In the 2016 budget the UK Government announced the introduction of the Lifetime ISA, a scheme through which 18-40 year olds can invest up to £4,000 per year until the age of 50, at which point the Government would add a 25% bonus to the total funds deposited. The Lifetime ISA would be accessed tax-free at the age of 60, before that point any access would result in the loss of the Government’s bonus and interest.
This move reflects the growing importance placed upon younger generations to start saving early into their working careers. With state pensions and privileges being squeezed, the next generation to embark on the employment ladder are being offered a range of incentives, including the lifetime ISA, to encourage them to start saving from their pay packets today.

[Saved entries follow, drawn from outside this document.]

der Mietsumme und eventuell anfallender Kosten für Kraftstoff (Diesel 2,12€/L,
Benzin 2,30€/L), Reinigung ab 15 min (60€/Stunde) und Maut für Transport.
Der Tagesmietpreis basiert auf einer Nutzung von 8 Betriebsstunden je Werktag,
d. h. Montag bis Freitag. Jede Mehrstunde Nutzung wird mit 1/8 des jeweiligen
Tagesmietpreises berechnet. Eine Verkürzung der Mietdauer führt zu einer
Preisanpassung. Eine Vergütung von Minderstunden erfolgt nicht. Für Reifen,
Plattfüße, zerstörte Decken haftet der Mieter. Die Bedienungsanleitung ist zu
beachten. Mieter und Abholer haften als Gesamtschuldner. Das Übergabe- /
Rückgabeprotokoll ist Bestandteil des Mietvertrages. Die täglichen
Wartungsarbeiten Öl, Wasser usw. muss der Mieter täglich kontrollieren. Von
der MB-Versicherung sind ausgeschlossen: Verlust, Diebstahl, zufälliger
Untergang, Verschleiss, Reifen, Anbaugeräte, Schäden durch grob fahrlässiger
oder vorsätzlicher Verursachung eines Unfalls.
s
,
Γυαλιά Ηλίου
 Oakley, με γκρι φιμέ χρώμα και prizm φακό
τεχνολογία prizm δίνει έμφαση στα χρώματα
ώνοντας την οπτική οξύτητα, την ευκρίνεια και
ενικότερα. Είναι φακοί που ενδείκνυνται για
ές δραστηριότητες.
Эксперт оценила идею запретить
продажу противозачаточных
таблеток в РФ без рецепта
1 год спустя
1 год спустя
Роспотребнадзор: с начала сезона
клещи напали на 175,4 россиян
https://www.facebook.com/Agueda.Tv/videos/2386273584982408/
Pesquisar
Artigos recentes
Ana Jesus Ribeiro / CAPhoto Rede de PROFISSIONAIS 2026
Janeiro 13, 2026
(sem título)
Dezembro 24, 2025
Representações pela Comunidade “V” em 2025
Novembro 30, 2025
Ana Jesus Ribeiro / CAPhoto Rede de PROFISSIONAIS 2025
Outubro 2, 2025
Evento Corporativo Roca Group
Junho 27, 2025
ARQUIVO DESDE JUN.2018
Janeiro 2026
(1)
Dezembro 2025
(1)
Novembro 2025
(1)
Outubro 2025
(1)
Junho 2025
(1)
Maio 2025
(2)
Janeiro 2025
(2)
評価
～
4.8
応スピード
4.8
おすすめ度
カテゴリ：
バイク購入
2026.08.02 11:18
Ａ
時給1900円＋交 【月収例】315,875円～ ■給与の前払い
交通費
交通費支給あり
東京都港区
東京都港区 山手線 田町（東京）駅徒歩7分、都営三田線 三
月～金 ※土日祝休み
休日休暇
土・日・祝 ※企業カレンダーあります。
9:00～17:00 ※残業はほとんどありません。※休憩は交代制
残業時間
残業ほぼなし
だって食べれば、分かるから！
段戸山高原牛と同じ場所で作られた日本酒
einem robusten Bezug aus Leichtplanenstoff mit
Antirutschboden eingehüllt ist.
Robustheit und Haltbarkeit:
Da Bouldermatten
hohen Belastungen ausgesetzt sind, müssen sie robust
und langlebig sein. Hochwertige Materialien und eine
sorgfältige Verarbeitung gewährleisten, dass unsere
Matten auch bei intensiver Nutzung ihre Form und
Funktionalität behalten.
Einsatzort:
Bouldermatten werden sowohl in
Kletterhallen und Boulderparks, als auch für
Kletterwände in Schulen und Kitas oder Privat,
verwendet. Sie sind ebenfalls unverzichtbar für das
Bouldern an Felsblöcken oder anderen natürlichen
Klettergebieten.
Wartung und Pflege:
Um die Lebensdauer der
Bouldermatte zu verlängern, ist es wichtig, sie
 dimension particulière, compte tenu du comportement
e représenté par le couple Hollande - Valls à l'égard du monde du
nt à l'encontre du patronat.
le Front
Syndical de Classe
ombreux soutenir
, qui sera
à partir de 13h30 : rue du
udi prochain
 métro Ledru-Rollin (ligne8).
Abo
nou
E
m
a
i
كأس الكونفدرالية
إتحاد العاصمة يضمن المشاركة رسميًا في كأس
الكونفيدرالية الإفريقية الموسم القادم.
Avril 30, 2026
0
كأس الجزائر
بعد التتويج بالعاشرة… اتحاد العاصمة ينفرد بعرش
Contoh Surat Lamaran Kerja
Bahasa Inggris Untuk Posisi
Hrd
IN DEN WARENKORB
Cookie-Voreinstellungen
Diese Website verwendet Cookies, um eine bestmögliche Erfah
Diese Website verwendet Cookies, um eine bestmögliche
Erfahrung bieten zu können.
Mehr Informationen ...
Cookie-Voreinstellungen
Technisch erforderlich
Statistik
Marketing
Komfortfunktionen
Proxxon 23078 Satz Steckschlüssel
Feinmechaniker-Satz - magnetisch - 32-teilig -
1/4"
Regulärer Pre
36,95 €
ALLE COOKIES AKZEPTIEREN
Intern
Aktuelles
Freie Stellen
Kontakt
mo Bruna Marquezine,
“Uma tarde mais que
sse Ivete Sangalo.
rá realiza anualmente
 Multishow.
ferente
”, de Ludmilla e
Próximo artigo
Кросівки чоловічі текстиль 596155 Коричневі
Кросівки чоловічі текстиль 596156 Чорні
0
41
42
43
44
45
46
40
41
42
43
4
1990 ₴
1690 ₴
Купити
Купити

With the state pension age set to rise to 66 in 2020, and the reality that it is becoming less and less likely that the state pension alone will be able to support your retirement, it is essential for people to assess the range of savings options available to ensure a supportive income is achieved for their retirement. In the UK the pensions auto-enrollment scheme is in effect, however you can opt-out of this scheme at the loss of the employer’s contributions to your pension pot.
If you live abroad or have the confidence to make your own investment decisions, you can enroll in Self Investment Pension Plans (SIPPs), where you can invest into a wider range of investment areas, as well though it can be beneficial to seek the investment advice from a qualified financial adviser. Speaking to an experienced adviser can help you create a personalised investment plan, one that is tailored to your personal needs and risk appetite.
A simplistic method to start saving is to simply siphon off a fixed portion of your monthly income, and set it aside either in an ISA or to build up a nest-egg with which you can start investing. In doing this you create a guaranteed savings pot before your daily expenses and are able to build a more substantial level of capital in order to invest more diversely and productively to grow your retirement income.
Whatever course of action you take, seeking the advice of a qualified financial adviser is extremely beneficial as it can provide you with a personalised, tailored and responsible course of action.